Mario needs to see the ball more….He averaged 9.3 yards per carry, 56 yards on 6 carries…Mario should get Kodi’s WildCat snaps and Ontario’s snaps at RB
Oh wow. We are NOT GOOD. The penalties are the most disappointing. Sure Chris Todd is useless, but who among us didn’t already know this? I knew this was the real Todd: Chris Todd, the Toddening Act 2. Repeat after me: 2010, 2010, 2010. The brutal truth is we won’t be much better in 2010. Rollison, although an upgrade from Todd that will be equal to 1000 yellow suns, will be a Redshirt Frosh in his first season so he will lose some games. We will be playing a shit ton of freshman, again. At least Todd will be gone, and Trott, and Coleman, and McCain and guys who have an aura of losing surrounding them. What I am afriad is slipping back into a ‘culture of losing’ that existed last year and can only be repaired after a couple of years that end in a complete purging of coaching staffs and philosophies. I just hope Chizik was the right choice and not the 5-19 choice. It could go either way right now.

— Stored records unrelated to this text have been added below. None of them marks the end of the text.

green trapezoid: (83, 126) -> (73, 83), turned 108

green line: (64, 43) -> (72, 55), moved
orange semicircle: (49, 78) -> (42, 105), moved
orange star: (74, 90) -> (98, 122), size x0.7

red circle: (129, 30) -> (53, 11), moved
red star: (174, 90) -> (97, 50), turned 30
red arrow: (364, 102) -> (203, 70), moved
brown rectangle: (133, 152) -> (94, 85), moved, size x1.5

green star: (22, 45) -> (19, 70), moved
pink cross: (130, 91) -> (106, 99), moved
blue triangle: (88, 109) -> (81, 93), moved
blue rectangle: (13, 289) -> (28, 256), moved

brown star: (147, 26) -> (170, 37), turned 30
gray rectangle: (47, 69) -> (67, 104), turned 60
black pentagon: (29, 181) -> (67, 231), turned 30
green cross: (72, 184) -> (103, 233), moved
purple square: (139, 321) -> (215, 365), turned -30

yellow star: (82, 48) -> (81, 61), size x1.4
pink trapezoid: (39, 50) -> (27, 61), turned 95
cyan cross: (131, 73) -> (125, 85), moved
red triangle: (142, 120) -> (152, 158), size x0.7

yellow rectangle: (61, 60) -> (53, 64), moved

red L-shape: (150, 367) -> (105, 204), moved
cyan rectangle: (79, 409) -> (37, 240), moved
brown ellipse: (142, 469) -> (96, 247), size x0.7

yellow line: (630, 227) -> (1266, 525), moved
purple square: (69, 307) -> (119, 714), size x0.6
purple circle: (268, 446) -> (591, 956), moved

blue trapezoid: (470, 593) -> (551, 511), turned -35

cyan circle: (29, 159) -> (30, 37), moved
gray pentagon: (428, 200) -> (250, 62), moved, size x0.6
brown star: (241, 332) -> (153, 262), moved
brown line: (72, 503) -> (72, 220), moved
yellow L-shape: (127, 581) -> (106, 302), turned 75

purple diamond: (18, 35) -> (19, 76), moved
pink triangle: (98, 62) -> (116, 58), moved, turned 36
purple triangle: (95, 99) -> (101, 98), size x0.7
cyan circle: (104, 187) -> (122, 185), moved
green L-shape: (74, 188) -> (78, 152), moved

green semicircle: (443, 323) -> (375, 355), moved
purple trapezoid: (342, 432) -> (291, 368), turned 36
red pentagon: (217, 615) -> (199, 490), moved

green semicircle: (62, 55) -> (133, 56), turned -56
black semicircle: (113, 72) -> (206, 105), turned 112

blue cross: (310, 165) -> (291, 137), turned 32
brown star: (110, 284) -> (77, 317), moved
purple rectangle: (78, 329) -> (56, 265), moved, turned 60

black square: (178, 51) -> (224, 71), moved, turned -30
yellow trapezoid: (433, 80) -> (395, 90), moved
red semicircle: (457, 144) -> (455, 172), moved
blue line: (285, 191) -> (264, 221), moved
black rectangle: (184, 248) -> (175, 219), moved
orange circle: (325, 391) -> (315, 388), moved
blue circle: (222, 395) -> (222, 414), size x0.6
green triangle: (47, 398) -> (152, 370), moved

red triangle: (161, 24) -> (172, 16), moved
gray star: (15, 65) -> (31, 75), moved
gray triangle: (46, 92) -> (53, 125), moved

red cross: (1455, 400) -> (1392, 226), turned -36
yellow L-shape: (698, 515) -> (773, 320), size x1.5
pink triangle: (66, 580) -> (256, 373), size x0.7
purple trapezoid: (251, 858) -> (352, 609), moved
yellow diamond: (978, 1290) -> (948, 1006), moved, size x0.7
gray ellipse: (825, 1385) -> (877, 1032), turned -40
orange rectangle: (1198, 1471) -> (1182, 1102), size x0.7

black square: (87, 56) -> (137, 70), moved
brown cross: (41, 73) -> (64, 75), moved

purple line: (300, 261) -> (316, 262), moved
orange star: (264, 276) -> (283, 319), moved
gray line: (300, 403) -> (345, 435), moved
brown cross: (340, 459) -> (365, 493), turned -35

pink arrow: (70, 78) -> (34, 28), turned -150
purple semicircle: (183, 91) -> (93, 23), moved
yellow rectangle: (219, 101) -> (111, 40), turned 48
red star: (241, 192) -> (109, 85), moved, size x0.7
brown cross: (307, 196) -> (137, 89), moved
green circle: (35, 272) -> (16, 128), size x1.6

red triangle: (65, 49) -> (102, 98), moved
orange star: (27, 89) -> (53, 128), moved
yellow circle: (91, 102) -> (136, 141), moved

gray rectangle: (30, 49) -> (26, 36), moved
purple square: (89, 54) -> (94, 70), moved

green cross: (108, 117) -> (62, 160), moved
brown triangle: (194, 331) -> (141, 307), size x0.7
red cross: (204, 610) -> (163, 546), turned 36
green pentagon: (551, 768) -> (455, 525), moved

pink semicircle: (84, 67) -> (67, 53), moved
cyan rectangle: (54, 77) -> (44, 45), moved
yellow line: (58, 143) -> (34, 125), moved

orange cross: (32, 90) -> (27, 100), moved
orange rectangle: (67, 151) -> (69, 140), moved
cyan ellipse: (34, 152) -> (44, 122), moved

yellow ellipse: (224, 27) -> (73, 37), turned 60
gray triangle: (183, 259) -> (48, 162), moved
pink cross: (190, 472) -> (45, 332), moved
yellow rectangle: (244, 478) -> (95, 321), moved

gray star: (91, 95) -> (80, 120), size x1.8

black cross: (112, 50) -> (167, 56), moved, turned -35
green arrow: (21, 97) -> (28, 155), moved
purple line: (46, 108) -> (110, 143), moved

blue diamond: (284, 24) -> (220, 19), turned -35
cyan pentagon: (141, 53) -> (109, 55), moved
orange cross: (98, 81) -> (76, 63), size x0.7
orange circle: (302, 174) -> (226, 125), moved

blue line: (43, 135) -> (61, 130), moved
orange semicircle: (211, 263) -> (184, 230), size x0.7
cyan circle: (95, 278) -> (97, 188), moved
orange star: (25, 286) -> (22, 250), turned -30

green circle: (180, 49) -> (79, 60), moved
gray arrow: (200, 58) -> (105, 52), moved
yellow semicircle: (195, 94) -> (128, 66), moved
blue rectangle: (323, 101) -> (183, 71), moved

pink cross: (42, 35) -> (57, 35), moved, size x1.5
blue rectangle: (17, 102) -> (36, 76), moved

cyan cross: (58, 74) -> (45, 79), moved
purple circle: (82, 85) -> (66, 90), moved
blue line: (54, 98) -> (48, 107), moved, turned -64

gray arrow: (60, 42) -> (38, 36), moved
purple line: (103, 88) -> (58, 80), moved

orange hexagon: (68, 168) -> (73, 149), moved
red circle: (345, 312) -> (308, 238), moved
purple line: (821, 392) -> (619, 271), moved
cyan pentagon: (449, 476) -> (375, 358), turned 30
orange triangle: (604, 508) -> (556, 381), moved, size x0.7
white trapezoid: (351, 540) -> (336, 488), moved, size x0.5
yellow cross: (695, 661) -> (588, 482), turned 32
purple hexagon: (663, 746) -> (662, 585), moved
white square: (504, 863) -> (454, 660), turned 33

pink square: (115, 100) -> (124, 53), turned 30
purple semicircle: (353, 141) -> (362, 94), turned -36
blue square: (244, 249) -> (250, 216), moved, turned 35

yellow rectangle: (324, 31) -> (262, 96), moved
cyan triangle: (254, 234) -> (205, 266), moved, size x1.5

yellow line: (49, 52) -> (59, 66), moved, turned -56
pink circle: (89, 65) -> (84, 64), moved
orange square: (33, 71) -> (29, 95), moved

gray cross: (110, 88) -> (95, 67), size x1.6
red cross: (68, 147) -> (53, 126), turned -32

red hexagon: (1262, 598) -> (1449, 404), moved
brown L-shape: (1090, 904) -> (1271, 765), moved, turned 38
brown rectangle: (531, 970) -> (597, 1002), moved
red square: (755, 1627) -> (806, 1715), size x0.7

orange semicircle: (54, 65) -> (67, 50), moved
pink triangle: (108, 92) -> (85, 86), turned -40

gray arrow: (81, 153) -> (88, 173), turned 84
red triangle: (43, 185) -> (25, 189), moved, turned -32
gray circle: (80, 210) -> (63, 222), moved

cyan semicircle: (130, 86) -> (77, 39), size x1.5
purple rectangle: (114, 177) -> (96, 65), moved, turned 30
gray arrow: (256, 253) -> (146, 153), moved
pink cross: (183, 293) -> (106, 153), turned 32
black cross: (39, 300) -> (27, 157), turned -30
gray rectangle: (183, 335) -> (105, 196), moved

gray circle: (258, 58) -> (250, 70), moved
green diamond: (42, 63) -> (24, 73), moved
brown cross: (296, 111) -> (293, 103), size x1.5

Not that it would have mattered but can someone explain a call to me? LSU throws a completed pass and the guy get loose for about 30 yds. Near the end of the play an LSU downfield blocker gets flagged for a block in the back.
Refs penalize them 10 yds from the spot of the foul? So they lose 10 of the 30 instead of 10 from the line of scrimmage a replay the down? Don’t recall that penalty ever before-or did I miss something?
JB
I was wondering the same thing, JBoggs.
Block-in-the-back has always been a 10-yards-from-the-spot thing, I think, JBoggs. It’s the same reason Auburn had 1st-and-16 against Kentucky after Darvin Adams’ penalty.